Au niveau inférieur, la perception de l’environnement extérieur est très différente. On y accède, par une descente scénarisée et une promenade dans un hall de nuit, ponctué de deux œuvres d’art, créant une véritable transition. Aménagées au frais, les trois chambres – l’une composant une pièce de grandes dimensions – accompagnées de leur salle de bain respective, sont aussi dotées d’ouvertures généreuses. Coiffées par le sous-bois, elles offrent deux vues descendantes vers les ravins. On se sent, à la fois, seuls au monde et protégés. La dualité minérale et végétale s’exprime aussi dans l’atmosphère des pièces d’eau, aux sols et murs nappés de dalles en pierre de schiste belge. La robinetterie (modèle Opus), dessinée par l’architecte, est signée CEA. La baignoire en îlot, à pose libre, en Solid Surface, blanc mat (modèle Bilbao chez Riho), avec son bel ovale, compose l’élément principal de l’espace épuré, où le mobilier est réduit à l’essentiel.
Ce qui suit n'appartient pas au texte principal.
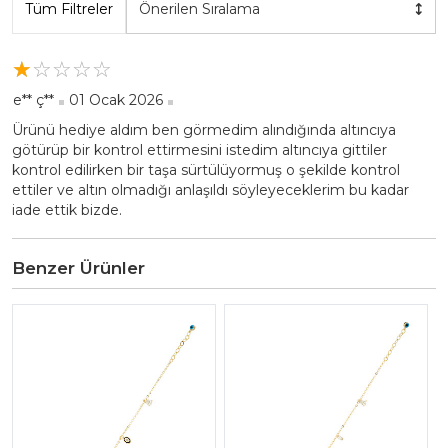
Tüm Filtreler
Önerilen Sıralama
☆
★
☆
★
☆
★
☆
★
☆
★
e** ç**
01 Ocak 2026
Ürünü hediye aldım ben görmedim alındığında altıncıya
götürüp bir kontrol ettirmesini istedim altıncıya gittiler
kontrol edilirken bir taşa sürtülüyormuş o şekilde kontrol
ettiler ve altın olmadığı anlaşıldı söyleyeceklerim bu kadar
iade ettik bizde.
Benzer Ürünler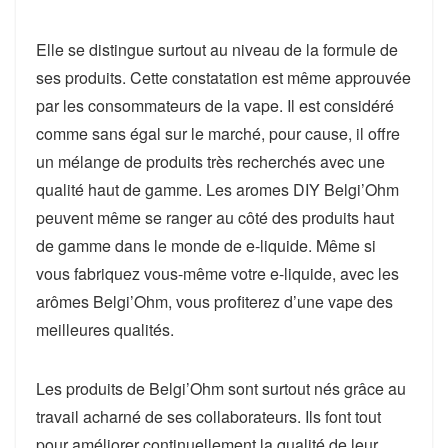
Elle se distingue surtout au niveau de la formule de
ses produits. Cette constatation est même approuvée
par les consommateurs de la vape. Il est considéré
comme sans égal sur le marché, pour cause, il offre
un mélange de produits très recherchés avec une
qualité haut de gamme. Les aromes DIY Belgi’Ohm
peuvent même se ranger au côté des produits haut
de gamme dans le monde de e-liquide. Même si
vous fabriquez vous-même votre e-liquide, avec les
arômes Belgi’Ohm, vous profiterez d’une vape des
meilleures qualités.
Les produits de Belgi’Ohm sont surtout nés grâce au
travail acharné de ses collaborateurs. Ils font tout
pour améliorer continuellement la qualité de leur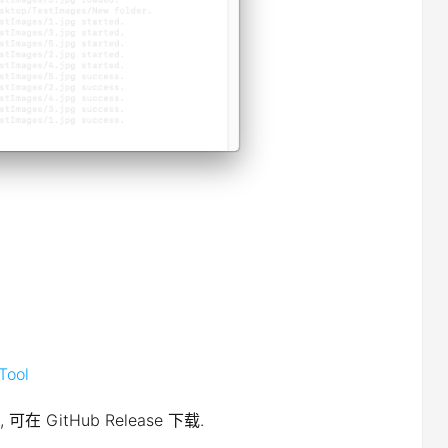
Tool
可在 GitHub Release 下载.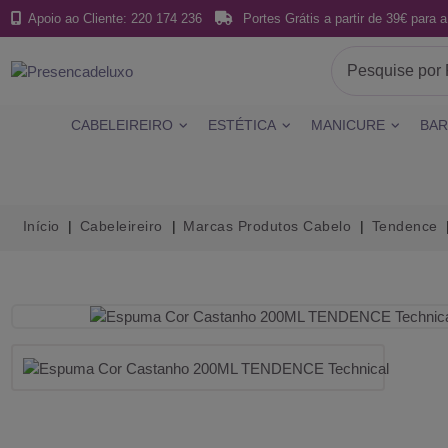
Apoio ao Cliente: 220 174 236
Portes Grátis a partir de 39€ para a
CABELEIREIRO
ESTÉTICA
MANICURE
BAR
Início
Cabeleireiro
Marcas Produtos Cabelo
Tendence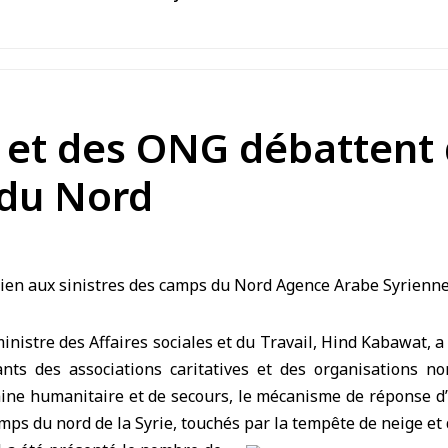
s et des ONG débattent
 du Nord
inistre des Affaires sociales et du Travail
,
Hind Kabawat
, 
nts des associations caritatives et des organisations 
aine humanitaire et de secours, le mécanisme de réponse d
mps du nord de la Syrie
, touchés par la tempête de neige et 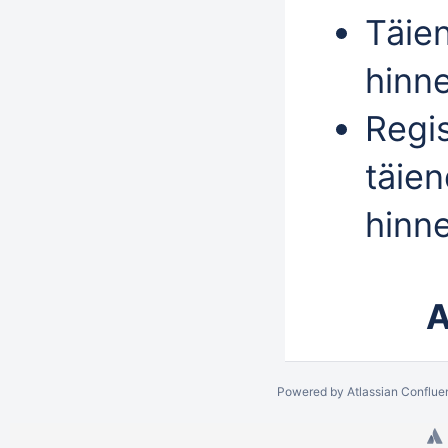
Täie
hinne
Regis
täie
hinn
A
Powered by
Atlassian Conflue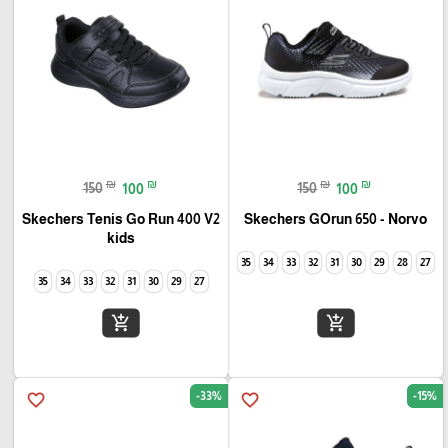
₪
₪
₪
₪
150
100
150
100
Skechers Tenis Go Run 400 V2
Skechers GOrun 650 - Norvo
kids
35
34
33
32
31
30
29
28
27
35
34
33
32
31
30
29
27
add_shopping_cart
add_shopping_cart
-33%
-15%
favorite_border
favorite_border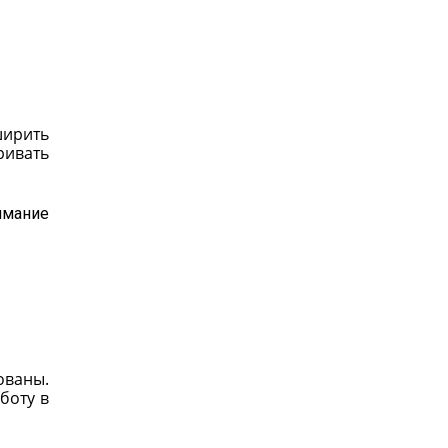
ширить
ривать
имание
ованы.
боту в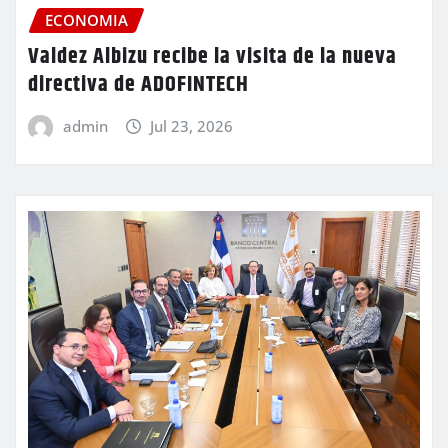
ECONOMIA
Valdez Albizu recibe la visita de la nueva
directiva de ADOFINTECH
admin
Jul 23, 2026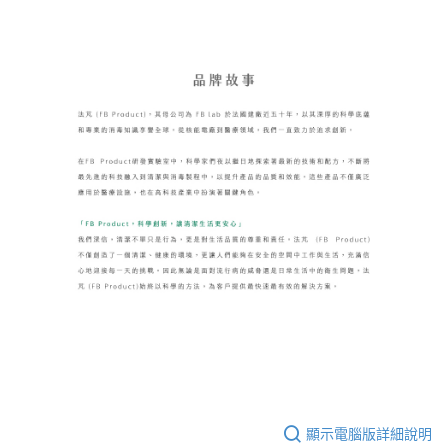
顯示電腦版詳細說明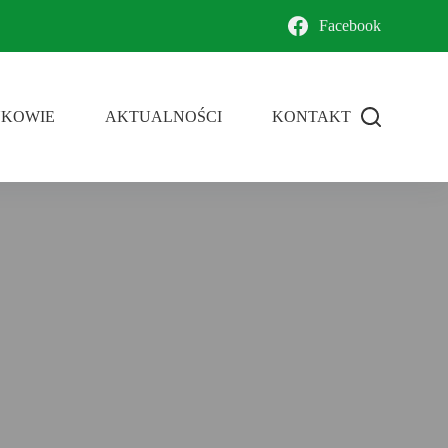
Facebook
NKOWIE
AKTUALNOŚCI
KONTAKT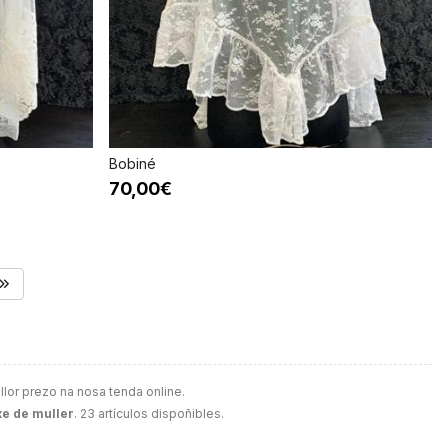
Bobiné
70,00€
lor prezo na nosa tenda online.
e de muller
. 23 artículos dispoñibles.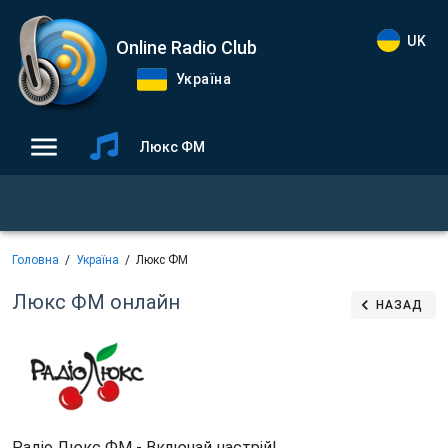
UK
Online Radio Club
Україна
Люкс ФМ
Головна
Україна
Люкс ФМ
Люкс ФМ
онлайн
НАЗАД
Радіо Люкс ФМ - Включай настрій!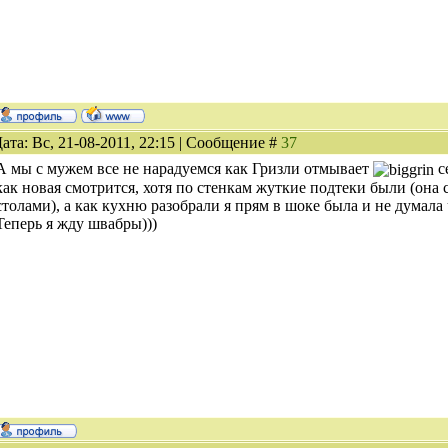
ата: Вс, 21-08-2011, 22:15 | Сообщение #
37
А мы с мужем все не нарадуемся как Гризли отмывает
с
как новая смотрится, хотя по стенкам жуткие подтеки были (она с
столами), а как кухню разобрали я прям в шоке была и не думала
Теперь я жду швабры)))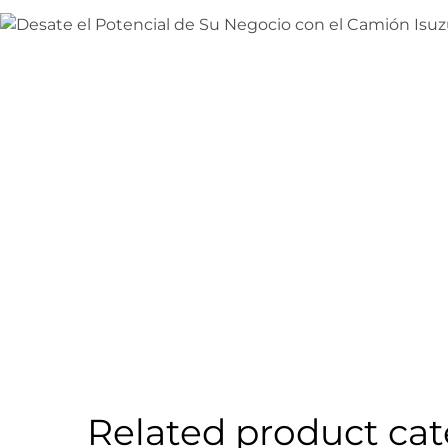
Related product cat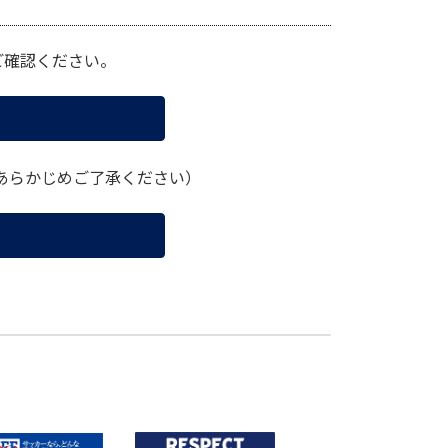
ご確認ください。
あらかじめご了承ください）
【技術】2026年度 石川県トレセン女子U-12 選手選考会 開催のご案内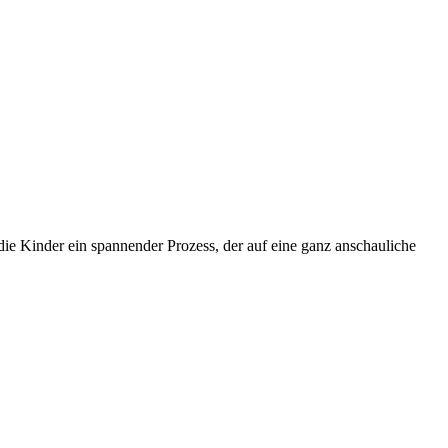
die Kinder ein spannender Prozess, der auf eine ganz anschauliche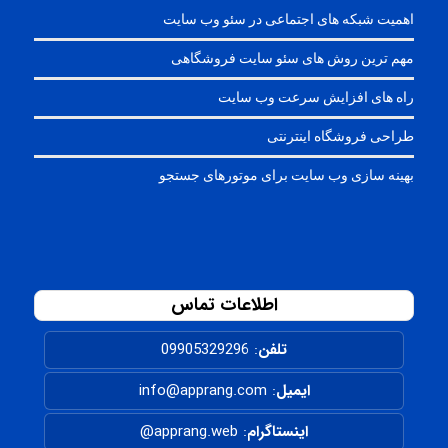
اهمیت شبکه های اجتماعی در سئو وب سایت
مهم ترین روش های سئو سایت فروشگاهی
راه های افزایش سرعت وب سایت
طراحی فروشگاه اینترنتی
بهینه سازی وب سایت برای موتورهای جستجو
اطلاعات تماس
تلفن
:
09905329296
ایمیل
: info@apprang.com
اینستاگرام
:
apprang.web@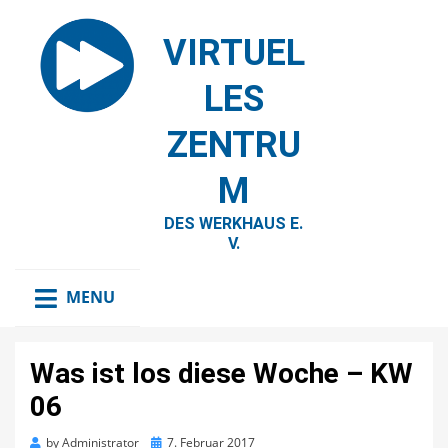
VIRTUEL
LES
ZENTRU
M
DES WERKHAUS E.
V.
MENU
Was ist los diese Woche – KW
06
Posted
by
Administrator
7. Februar 2017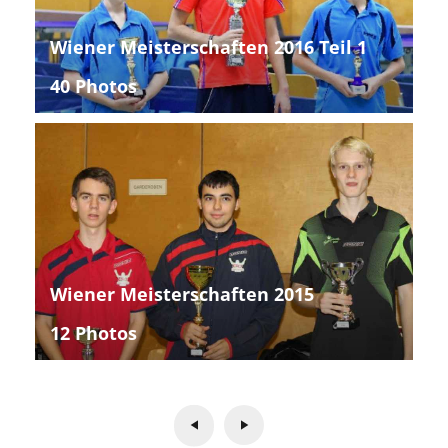
Wiener Meisterschaften 2016 Teil 1
40 Photos
Wiener Meisterschaften 2015
12 Photos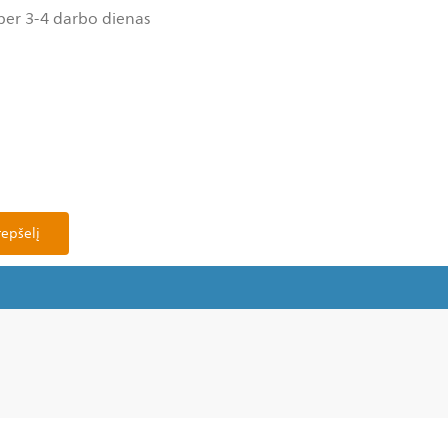
per 3-4 darbo dienas
repšelį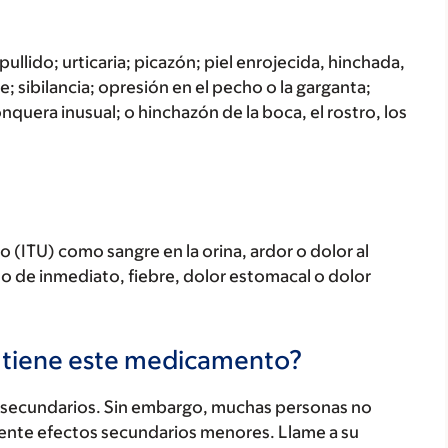
ullido; urticaria; picazón; piel enrojecida, hinchada,
; sibilancia; opresión en el pecho o la garganta;
onquera inusual; o hinchazón de la boca, el rostro, los
io (ITU) como sangre en la orina, ardor o dolor al
 o de inmediato, fiebre, dolor estomacal o dolor
s tiene este medicamento?
secundarios. Sin embargo, muchas personas no
ente efectos secundarios menores. Llame a su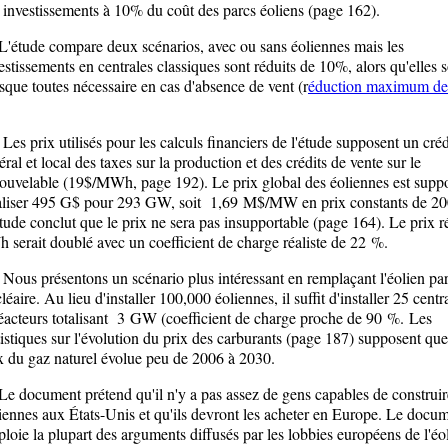
 investissements à 10% du coût des parcs éoliens (page 162).
tude compare deux scénarios, avec ou sans éoliennes mais les
estissements en centrales classiques sont réduits de 10%, alors qu'elles 
sque toutes nécessaire en cas d'absence de vent (r
éduction maximum d
 prix utilisés pour les calculs financiers de l'étude supposent un créd
éral et local des taxes sur la production et des crédits de vente sur le
ouvelable (19$/MWh, page 192). Le prix global des éoliennes est supp
aliser 495 G$ pour 293 GW, soit 1,69 M$/MW en prix constants de 20
tude conclut que le prix ne sera pas insupportable (page 164). Le prix r
 serait doublé avec un coefficient de charge réaliste de 22 %.
s présentons un scénario plus intéressant en remplaçant l'éolien pa
léaire. Au lieu d'installer 100,000 éoliennes, il suffit d'installer 25 centr
éacteurs totalisant 3 GW (coefficient de charge proche de 90 %. Les
tistiques sur l'évolution du prix des carburants (page 187) supposent que
x du gaz naturel évolue peu de 2006 à 2030.
document prétend qu'il n'y a pas assez de gens capables de construir
iennes aux États-Unis et qu'ils devront les acheter en Europe. Le docu
loie la plupart des arguments diffusés par les lobbies européens de l'éo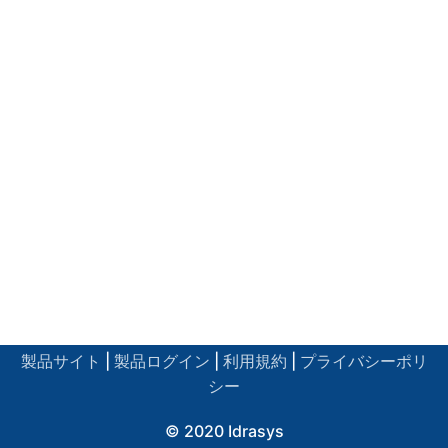
製品サイト
|
製品ログイン
|
利用規約
|
プライバシーポリ
シー
© 2020 Idrasys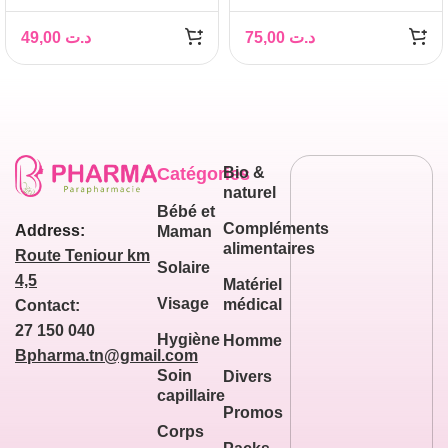
CORPS VITAMINE C
400ML
49,00
د.ت
75,00
د.ت
Catégories
Bio &
naturel
Bébé et
Compléments
Address:
Maman
alimentaires
Route Teniour km
Solaire
4,5
Matériel
Visage
médical
Contact:
27 150 040
Hygiène
Homme
Bpharma.tn@gmail.com
Soin
Divers
capillaire
Promos
Corps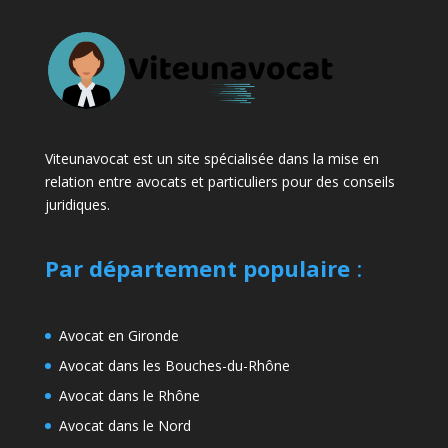
Viteunavocat est un site spécialisée dans la mise en
relation entre avocats et particuliers pour des conseils
juridiques.
Par département populaire
:
Avocat en Gironde
Avocat dans les Bouches-du-Rhône
Avocat dans le Rhône
Avocat dans le Nord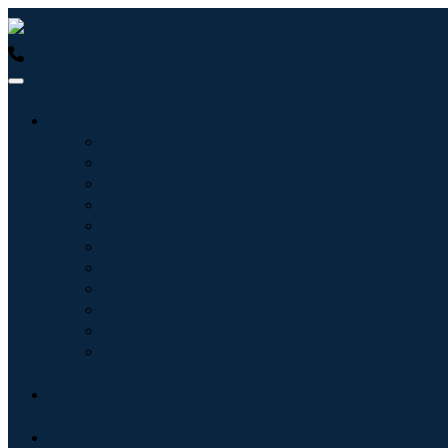
USA : +1 (855) 467-7775 (フリーダイヤル)
UK : +44 8085 
産業:
情報技術
健康管理
機械設備
自動車と輸送
食べ物と飲み物
エネルギーと電力
航空宇宙と防衛
農業
化学薬品および材料
建築
消費財
ブログ
について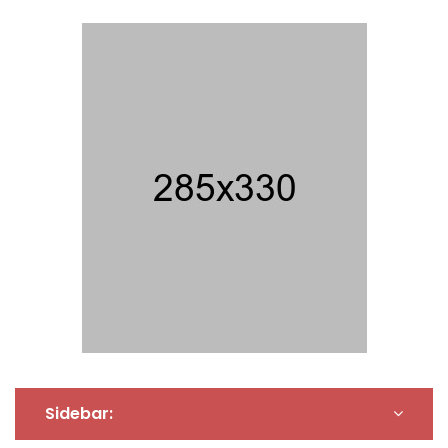
Sidebar:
Côté jardin, les traces de son dessin originel ont été conservées. Seuls deux arbres malades ont été abattus. Des massifs de plantes de terre de bruyère composent un tapis fleuri au pied des arbres. Des collections d’arbustes décoratifs sont déclinées à travers une vingtaine de parcelles thématiques. Le haut du plan d’eau est notamment agrémenté par deux érables du Japon, une importante collection de rhododendrons et d’azalées. Tandis qu’en contrebas, une roseraie, avec des platebandes séparant les surfaces gazonnées, s’associent à des pivoines. Une lande occupe la partie supérieure de la colline. Les étangs existants ont été remis en état et remodelés. Le salon et la salle à manger sont encadrés par une terrasse végétalisée, habillée de pierre. En périphérie, la toiture est également tapissée de plantes, avec des panneaux solaires, en son centre. Table et bancs Hopper, banquettes Sol et Luma, chez Extremis (erpicum.org).